What is expected
Pictures aside, copy every record word for word.

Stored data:
=== Section Start ===
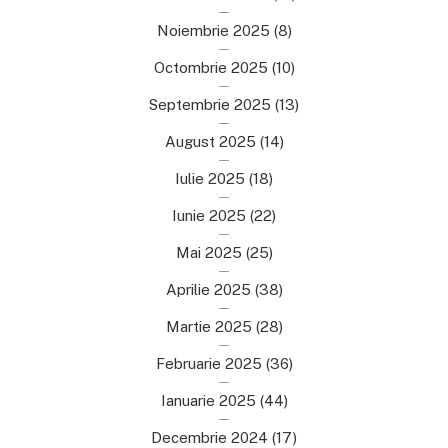
Noiembrie 2025
(8)
Octombrie 2025
(10)
Septembrie 2025
(13)
August 2025
(14)
Iulie 2025
(18)
Iunie 2025
(22)
Mai 2025
(25)
Aprilie 2025
(38)
Martie 2025
(28)
Februarie 2025
(36)
Ianuarie 2025
(44)
Decembrie 2024
(17)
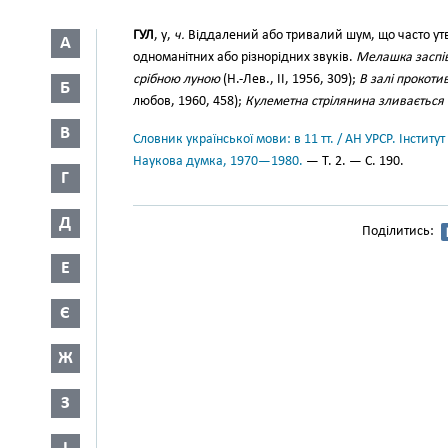
ГУЛ
, у,
ч.
Віддалений або тривалий шум, що часто утв
А
одноманітних або різнорідних звуків.
Мелашка заспіва
срібною луною
(Н.-Лев., II, 1956, 309);
В залі прокоти
Б
любов, 1960, 458);
Кулеметна стрілянина зливається 
В
Словник української мови: в 11 тт. / АН УРСР. Інститут
Наукова думка, 1970—1980.
— Т. 2. — С. 190.
Г
Д
Поділитись:
Е
Є
Ж
З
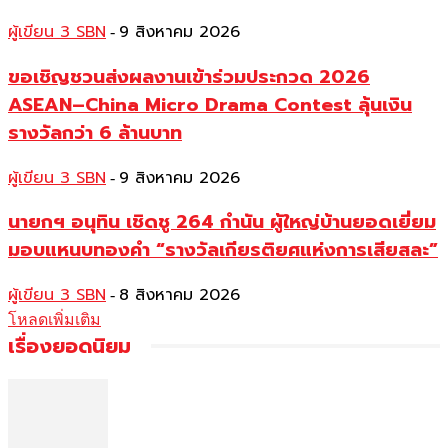
ผู้เขียน 3 SBN
9 สิงหาคม 2026
-
ขอเชิญชวนส่งผลงานเข้าร่วมประกวด 2026
ASEAN–China Micro Drama Contest ลุ้นเงิน
รางวัลกว่า 6 ล้านบาท
ผู้เขียน 3 SBN
9 สิงหาคม 2026
-
นายกฯ อนุทิน เชิดชู 264 กำนัน ผู้ใหญ่บ้านยอดเยี่ยม
มอบแหนบทองคำ “รางวัลเกียรติยศแห่งการเสียสละ”
ผู้เขียน 3 SBN
8 สิงหาคม 2026
-
โหลดเพิ่มเติม
เรื่องยอดนิยม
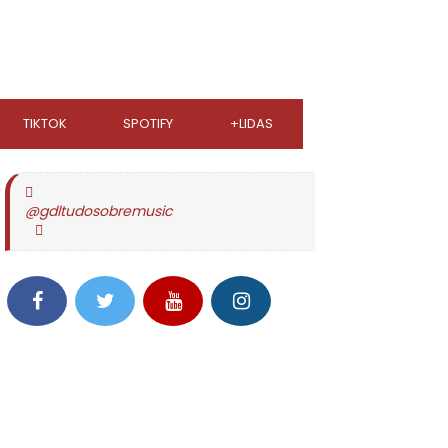
TIKTOK
SPOTIFY
+LIDAS
@gdltudosobremusic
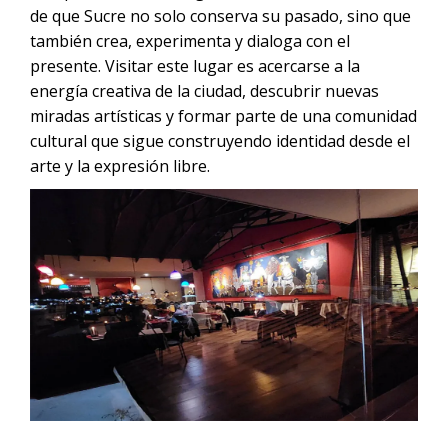
de que Sucre no solo conserva su pasado, sino que
también crea, experimenta y dialoga con el
presente. Visitar este lugar es acercarse a la
energía creativa de la ciudad, descubrir nuevas
miradas artísticas y formar parte de una comunidad
cultural que sigue construyendo identidad desde el
arte y la expresión libre.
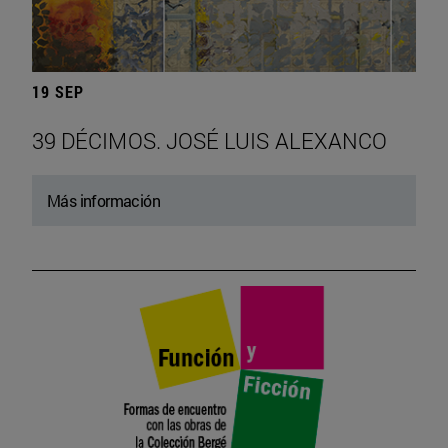
19 SEP
39 DÉCIMOS. JOSÉ LUIS ALEXANCO
Más información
=== Section End ===
Solution
Noiembrie 2025
(8)
Octombrie 2025
(10)
Septembrie 2025
(13)
August 2025
(14)
Iulie 2025
(18)
Iunie 2025
(22)
Mai 2025
(25)
Aprilie 2025
(38)
Martie 2025
(28)
Februarie 2025
(36)
Ianuarie 2025
(44)
Decembrie 2024
(17)
ГУЛ
, у,
ч.
Віддалений або тривалий шум, що часто утв
А
одноманітних або різнорідних звуків.
Мелашка заспіва
срібною луною
(Н.-Лев., II, 1956, 309);
В залі прокоти
Б
любов, 1960, 458);
Кулеметна стрілянина зливається 
В
Словник української мови: в 11 тт. / АН УРСР. Інститут
Наукова думка, 1970—1980.
— Т. 2. — С. 190.
Г
Д
Поділитись:
Е
Є
Ж
З
ผู้เขียน 3 SBN
9 สิงหาคม 2026
-
ขอเชิญชวนส่งผลงานเข้าร่วมประกวด 2026
ASEAN–China Micro Drama Contest ลุ้นเงิน
รางวัลกว่า 6 ล้านบาท
ผู้เขียน 3 SBN
9 สิงหาคม 2026
-
นายกฯ อนุทิน เชิดชู 264 กำนัน ผู้ใหญ่บ้านยอดเยี่ยม
มอบแหนบทองคำ “รางวัลเกียรติยศแห่งการเสียสละ”
ผู้เขียน 3 SBN
8 สิงหาคม 2026
-
โหลดเพิ่มเติม
เรื่องยอดนิยม
TIKTOK
SPOTIFY
+LIDAS
@gdltudosobremusic
de que Sucre no solo conserva su pasado, sino que
también crea, experimenta y dialoga con el
presente. Visitar este lugar es acercarse a la
energía creativa de la ciudad, descubrir nuevas
miradas artísticas y formar parte de una comunidad
cultural que sigue construyendo identidad desde el
arte y la expresión libre.
19 SEP
39 DÉCIMOS. JOSÉ LUIS ALEXANCO
Más información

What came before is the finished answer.